Leia a verificação de qualidade. A verificação de mapa primeiro relata a composição e a profundidade de
A referência. Depois disso, há um formulário. A primeira coluna indica o
posição em uma leitura. Seguindo quatro colunas que mostram o nucleotídeo
composição, taxas de substituição entre a referência e as leituras serão fornecidas.
Essas taxas e os números nas colunas a seguir são escalados para 999 e
arredondado para o número inteiro mais próximo.

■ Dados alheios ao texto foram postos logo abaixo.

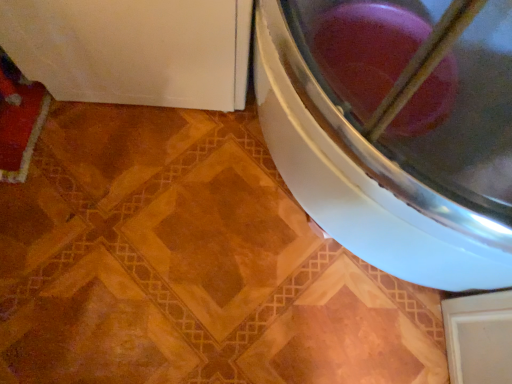 The height and width of the screenshot is (384, 512). I want to click on white glossy washing machine at lower right, so click(397, 155).

What do you see at coordinates (397, 155) in the screenshot? The width and height of the screenshot is (512, 384). I see `white glossy washing machine at lower right` at bounding box center [397, 155].

Where is `white glossy washing machine at lower left`? Image resolution: width=512 pixels, height=384 pixels. white glossy washing machine at lower left is located at coordinates (133, 50).

Describe the element at coordinates (133, 50) in the screenshot. I see `white glossy washing machine at lower left` at that location.

The width and height of the screenshot is (512, 384). I want to click on white glossy washing machine at lower right, so (397, 155).

Considering the relative positions of white glossy washing machine at lower right and white glossy washing machine at lower left in the image provided, is white glossy washing machine at lower right to the right of white glossy washing machine at lower left from the viewer's perspective?

Correct, you'll find white glossy washing machine at lower right to the right of white glossy washing machine at lower left.

Which object is further away from the camera, white glossy washing machine at lower right or white glossy washing machine at lower left?

white glossy washing machine at lower left is more distant.

Is point (314, 209) closer to camera compared to point (227, 46)?

No, (314, 209) is behind (227, 46).

From the image's perspective, is white glossy washing machine at lower right located above white glossy washing machine at lower left?

Incorrect, from the image's perspective, white glossy washing machine at lower right is lower than white glossy washing machine at lower left.

From a real-world perspective, does white glossy washing machine at lower right sit lower than white glossy washing machine at lower left?

No, from a real-world perspective, white glossy washing machine at lower right is not below white glossy washing machine at lower left.

Does white glossy washing machine at lower right have a greater width compared to white glossy washing machine at lower left?

Yes, white glossy washing machine at lower right is wider than white glossy washing machine at lower left.

Considering the sizes of objects white glossy washing machine at lower right and white glossy washing machine at lower left in the image provided, who is shorter, white glossy washing machine at lower right or white glossy washing machine at lower left?

white glossy washing machine at lower left is shorter.

Between white glossy washing machine at lower right and white glossy washing machine at lower left, which one has smaller size?

white glossy washing machine at lower left is smaller.

Looking at this image, does white glossy washing machine at lower right contain white glossy washing machine at lower left?

No, white glossy washing machine at lower left is not inside white glossy washing machine at lower right.

Is there a large distance between white glossy washing machine at lower right and white glossy washing machine at lower left?

white glossy washing machine at lower right is actually quite close to white glossy washing machine at lower left.

Is white glossy washing machine at lower right looking in the opposite direction of white glossy washing machine at lower left?

No, white glossy washing machine at lower right's orientation is not away from white glossy washing machine at lower left.

In the scene shown: How many degrees apart are the facing directions of white glossy washing machine at lower right and white glossy washing machine at lower left?

6.19 degrees separate the facing orientations of white glossy washing machine at lower right and white glossy washing machine at lower left.

Find the location of a particular element. Image resolution: width=512 pixels, height=384 pixels. appliance on the left of white glossy washing machine at lower right is located at coordinates (133, 50).

Is white glossy washing machine at lower left to the left or to the right of white glossy washing machine at lower right in the image?

Based on their positions, white glossy washing machine at lower left is located to the left of white glossy washing machine at lower right.

Relative to white glossy washing machine at lower right, is white glossy washing machine at lower left in front or behind?

white glossy washing machine at lower left is behind white glossy washing machine at lower right.

Is point (74, 60) farther from viewer compared to point (467, 38)?

Yes, point (74, 60) is farther from viewer.

From the image's perspective, between white glossy washing machine at lower left and white glossy washing machine at lower right, who is located below?

white glossy washing machine at lower right, from the image's perspective.

From a real-world perspective, which object rests below the other?

white glossy washing machine at lower left is physically lower.

Between white glossy washing machine at lower left and white glossy washing machine at lower right, which one has larger width?

Wider between the two is white glossy washing machine at lower right.

Between white glossy washing machine at lower left and white glossy washing machine at lower right, which one has less height?

white glossy washing machine at lower left is shorter.

Between white glossy washing machine at lower left and white glossy washing machine at lower right, which one has larger size?

white glossy washing machine at lower right is bigger.

Would you say white glossy washing machine at lower left contains white glossy washing machine at lower right?

No.

Is white glossy washing machine at lower left not close to white glossy washing machine at lower right?

No.

Is white glossy washing machine at lower left turned away from white glossy washing machine at lower right?

No, white glossy washing machine at lower left's orientation is not away from white glossy washing machine at lower right.

What's the angular difference between white glossy washing machine at lower left and white glossy washing machine at lower right's facing directions?

The angular difference between white glossy washing machine at lower left and white glossy washing machine at lower right is 6.19 degrees.

Identify the location of appliance that is on the left side of white glossy washing machine at lower right. The height and width of the screenshot is (384, 512). (133, 50).

In the image, there is a white glossy washing machine at lower right. At what (x,y) coordinates should I click in order to perform the action: click on appliance below it (from a real-world perspective). Please return your answer as a coordinate pair (x, y). The width and height of the screenshot is (512, 384). Looking at the image, I should click on (133, 50).

Image resolution: width=512 pixels, height=384 pixels. Find the location of `appliance on the left of white glossy washing machine at lower right`. appliance on the left of white glossy washing machine at lower right is located at coordinates (133, 50). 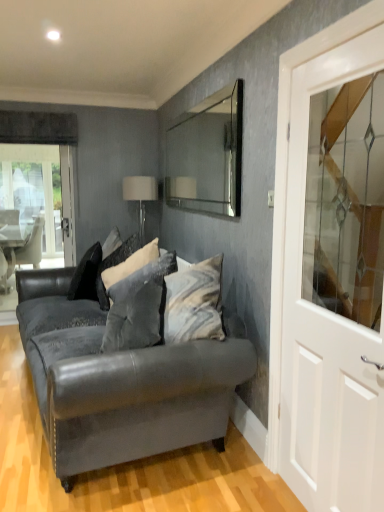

O próximo grupo de colunas mostra a distribuição de
qualidades básicas ao longo das leituras em um intervalo de qualidade de 10. Uma queda na qualidade
geralmente podem ser observados, o que significa que as bases no final da leitura são menos
preciso. O último grupo de colunas apresenta a fração de substituições para
ler bases em um intervalo de qualidade. Isso mede a precisão da qualidade base
estimativa. Idealmente, esperamos ver 1 em 3? coluna, 10 na 2? coluna
e 100 no 1? coluna.

OPÇÕES:

-s Considere a qualidade de mapeamento de extremidade única como a qualidade de mapeamento final

-m INT Número máximo de erros permitidos para uma leitura ser contada [4]

-q INT Qualidade mínima de mapeamento permitida para uma leitura ser contada [30]

empilhar mas Q empilhar [-spvP] [-m máximo] [-Q Maxerr] [-q minQ] [-l arquivo do site] in.ref.bfa
in.aln.map > out.pileup

Exibe o alinhamento em formato de texto `pileup '. Cada linha consiste em
cromossomo, posição, base de referência, profundidade e as bases nas leituras dessa capa
Este cargo. Se -v é adicionado na linha de comando, qualidades básicas e mapeamento
qualidades serão apresentadas na sexta e sétima colunas na ordem.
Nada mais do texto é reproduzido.